Нехороший он был по отношению к отцу, не лучший и к сыну, тому лобастенькому Дениске, которого некогда оставил в ракетном гарнизоне. Но если к родителю особенных сантиментов он никогда не испытывал, то за сына всегда болела душа: какой он? Где? Жив ли? Все собирался написать, съездить, но куда и на что? Да и бывшая жена, мать Дениски, разве могла ему ответить – та лишь домогалась от него алиментов. А Дениски, может, уже нет и в живых, может, погиб где-нибудь в Афганистане, Анголе, Вьетнаме, в какой-нибудь из горячих точек. Да если откровенно, он страшился узнать горькую правду о сыне и жил, избегая какой-нибудь вести о нем. Ему навсегда хватило той горькой боли прощания, которую он испытал в памятный день своего отъезда.
Уехать был вынужден, рассчитывал сделать это тихо, в удобный момент, когда жены нет дома. Разведенные, они долго жили в одной квартире, в одной комнате и между ними – сынок, пятилетний Дениска. В тот день с утра жена отправилась в столовку, он, не очень трезвый после вчерашнего, побросал в сумку свое барахлишко, надел шинель со споротыми погонами. Дениска сразу приметил отцовские сборы и бросил игрушечный автомобильчик, с которым возился на полу. "Ты куда, папка?" – "Я скоро", – соврал отец, чтобы не будоражить сына. "Ты в магазин за шоколадкой? – допытывался мальчик. – Возьми и меня". – "Я не в магазин, я в другое место". – "Возьми и меня в другое место", – будто предчувствуя что-то, набивался сын и стал торопливо надевать курточку. Что было ему делать? Строго прикрикнуть не хватало решимости, но и взять его он не мог. "Оставайся дома", – не очень строго приказал отец, и Дениска заплакал. Детская душа, наверно, почувствовала скверное, обмануть ее было нельзя. А он тогда и не подумал, что больше им не увидеться. Выскочил за дверь и набросил на пробой клямку. Замыкать не стал, продел в пробой дужку замка. В комнате обиженно плакал Дениска. Этот плач звучал в его памяти все последующие годы. Иногда затихал, в другое время, внезапно возникнув из прошлого, звучал пронзительно до отчаяния.
Однако где же солдат? Почему не идет солдат?
Бомж уже готов был отказаться от своих великодушных мыслей – пусть солдат не возвращается, – теперь ему стало необходимо, чтобы он вернулся.
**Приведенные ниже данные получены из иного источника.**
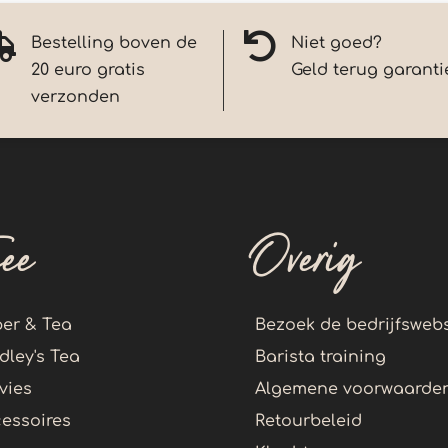


Bestelling boven de
Niet goed?
20 euro gratis
Geld terug garanti
verzonden
hee
Overig
er & Tea
Bezoek de bedrijfswebs
dley's Tea
Barista training
vies
Algemene voorwaarde
essoires
Retourbeleid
Зачем? – не имел представления, вряд ли солдат мог чем-либо ему помочь. Но, может, принесет хотя бы глоток... Бомжу так хотелось глотнуть – чувствовал, сразу бы легче стало. Как легче было всегда, когда выпивал. Дурак он, что понадеялся, будто отвыкнет в зоне. От выпивки не отвыкают нигде...
Возможно, выпить – было самое лучшее в его безрадостной жизни, а от лучшего разве отказываются? Так жаль, что самые разумные мысли приходят непоправимо поздно.